Lecture 17 - UniFuzz: A Holistic and Pragmatic Metrics-Driven Platform for Evaluating Fuzzers

XKCD's hot take on futility of standards

Compare to FuzzBench: maybe what we are most interested in learning is not “which fuzzer is better” but “where is one fuzzer better and why?”
Per-project data is useful to see.. but wow this is a lot of data in the tables + graphs
- 1-plot-per-target vs 1-plot-per-fuzzer
- Maybe an interactive online companion in Tableau or Flourish would be a nice way to examine closer
- Maybe this is a defense of FuzzBench :)
- Relative ranks might be a more useful compression of the various factors into saying which is “best”
  - Most of the statistical tests are using rank anyway…
Where is the artifact with the results?
In general, how much of our page-limit goes to the evaluation vs presenting what we actually did and why
It is, for sure, hard to draw conclusions about fuzzers in general from this

Q: “Usability” evaluation?

What is it that we typically evaluate in a paper? “Does this power schedule result in more bugs detected than the default schedule”? - What is the standard-of-quality for the performance and ease-of-use and bug-proneness of research tools?
- As we saw with the KLEE reflection paper - sometimes these performance/implementation issues can dramatically impact the overall conclusions/results from a paper
What are the aspects of usability that might be more relevant for fuzzing applications?
- AFL - works out of box on an application that takes a file as an input
- JQF/Zest - need to write a generator and driver
- Many other fuzzers - need to write some model of the system, grammar for input, driver for program, etc.
- Is there additional cost during program evolution?

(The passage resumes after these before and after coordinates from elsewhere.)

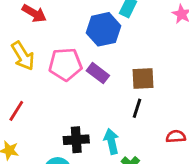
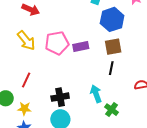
blue hexagon: (103, 29) -> (112, 19), moved
purple rectangle: (98, 73) -> (81, 46), turned -42
black cross: (76, 140) -> (60, 97), moved

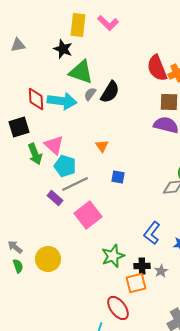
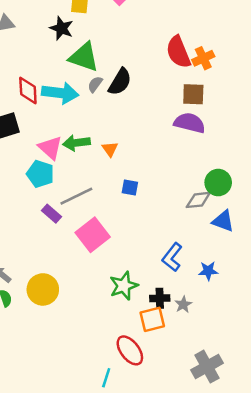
green arrow: (35, 154) -> (76, 143), moved, turned 105
cyan pentagon: (65, 166) -> (40, 174), moved

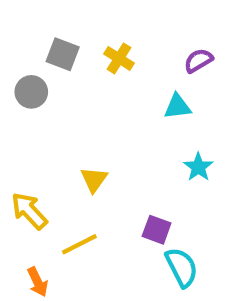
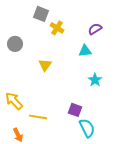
gray square: (63, 54) -> (41, 14), moved
yellow triangle: (94, 180) -> (45, 65), moved
yellow line: (79, 244) -> (38, 117), turned 36

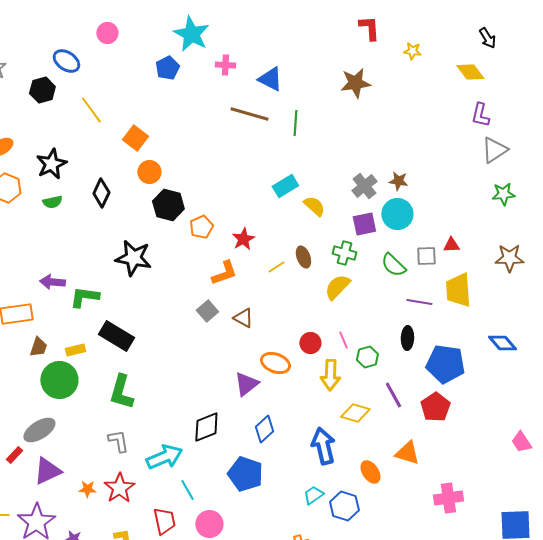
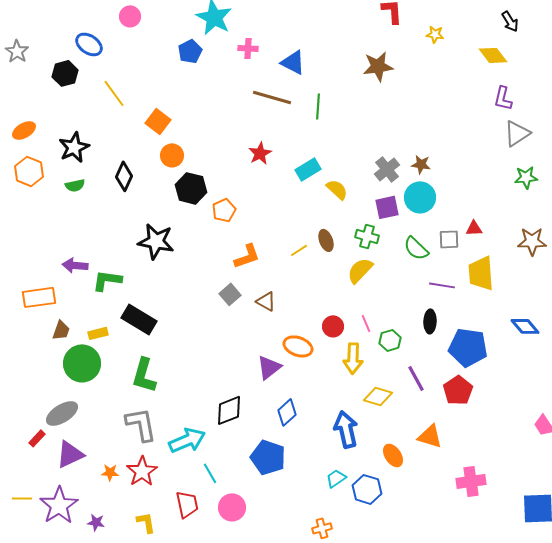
red star: (243, 239) -> (260, 153), moved
gray L-shape: (118, 441) -> (141, 424), size x1.5

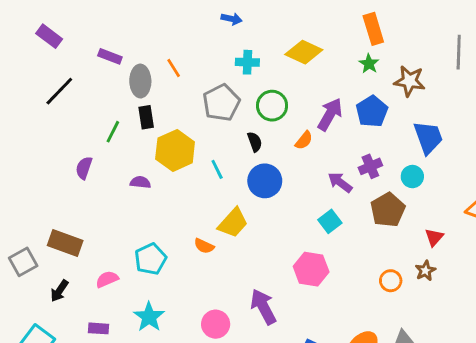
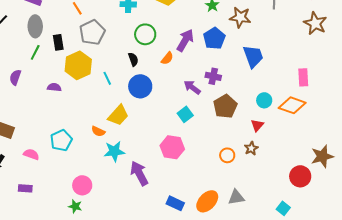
gray ellipse: (140, 81) -> (35, 26), moved
gray pentagon: (221, 103) -> (92, 32), moved
purple cross: (370, 166) -> (213, 76), turned 35
cyan circle: (412, 177) -> (264, 100), moved
pink semicircle: (107, 279) -> (31, 154), turned 42
cyan star: (149, 317) -> (114, 151), moved, turned 30
pink circle: (216, 324) -> (82, 185), moved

Q: What are the problems that these authors see with existing fuzzing evaluation methodologies, and they are trying to address with this work?

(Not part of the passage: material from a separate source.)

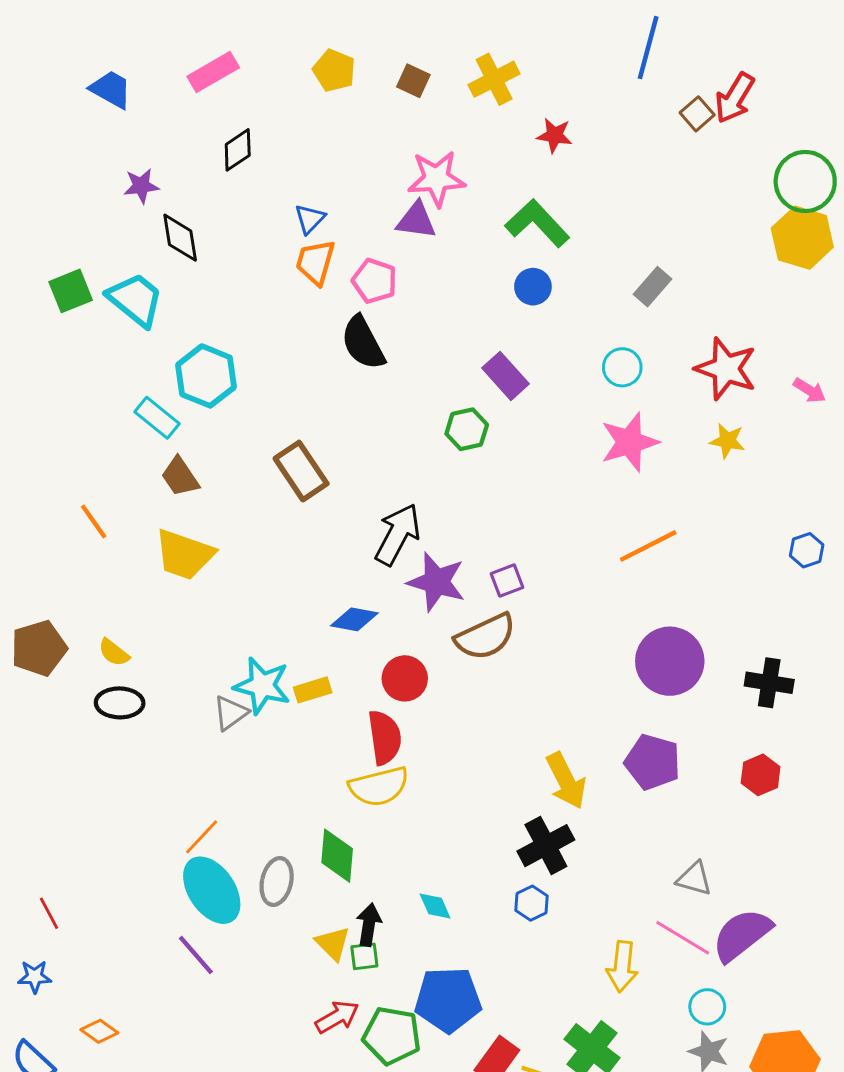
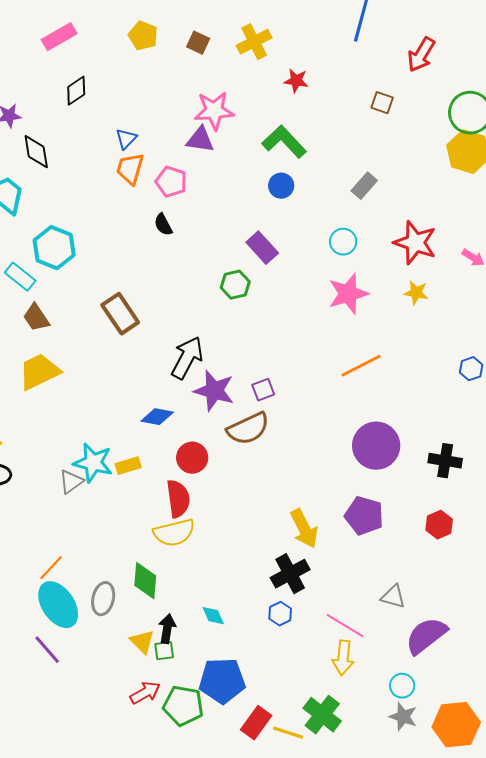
brown square: (697, 114) -> (382, 103), moved, turned -30
black semicircle: (363, 343) -> (163, 225), size x0.6
yellow trapezoid: (184, 555) -> (39, 372), turned 135
pink line: (683, 938) -> (345, 626), moved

Different fuzzers are evaluated on different targets, and might be biased in the selection of those targets. Those targets might also be too small
Metrics are not suitable (e.g. not just “bugs found” or worse, “unique crashes”)
Re-use of results directly without rerunning them (different hardware for different fuzzers)
No typical reporting of resource consumption

Q: Are these problems with fuzzing evaluation methodologies better solved with UniFuzz than by FuzzBench? Are they solved now? Are they still open problems?

Can only solve the problem of “different benchmarks” for different tools when everyone actually agrees on it, not just another paper is published saying it’s the best
Maintenance burden of updating the targets, and the fuzzers
- FuzzBench pushes this to the maintainers of the projects who benefit from OSSFuzz
Ground truth on bug triggering is still very weak - stack hashing + ASan
- FuzzBench pushes this to maintainers of the projects who respond to bug reports
- Compare to: CSmith (‘we reported X bugs and Y were patched, including Z patched quite urgently’) or GLFuzz (‘we found X reports, of which we found Y false positives, reported Z bugs…’)

Q: FuzzBench or UniFuzz? Can we bring something from UniFuzz to FuzzBench? Or from FuzzBench to UniFuzz?

UniFuzz’s metrics are nice and thorough (but also overwhelming)
FuzzBench is, maybe “more usable”
Both works have a lot of strong opinions about what is right in an evaluation, without necessarily having a clear, reasoned argument to support those conclusions
- FuzzBench showed some more experimental results to show why their number of trials made sense, or why their campaign length made sense…
- Why is it possible to say “30 trials, 24 hours for all targets”, but not “AFL++ is best on every target”?
Seed selection:
- UNIFuzz: “We found random seeds on the internet”
- FuzzBench: “We tried with no seed, and then we tried with the seeds that were provided by the developers”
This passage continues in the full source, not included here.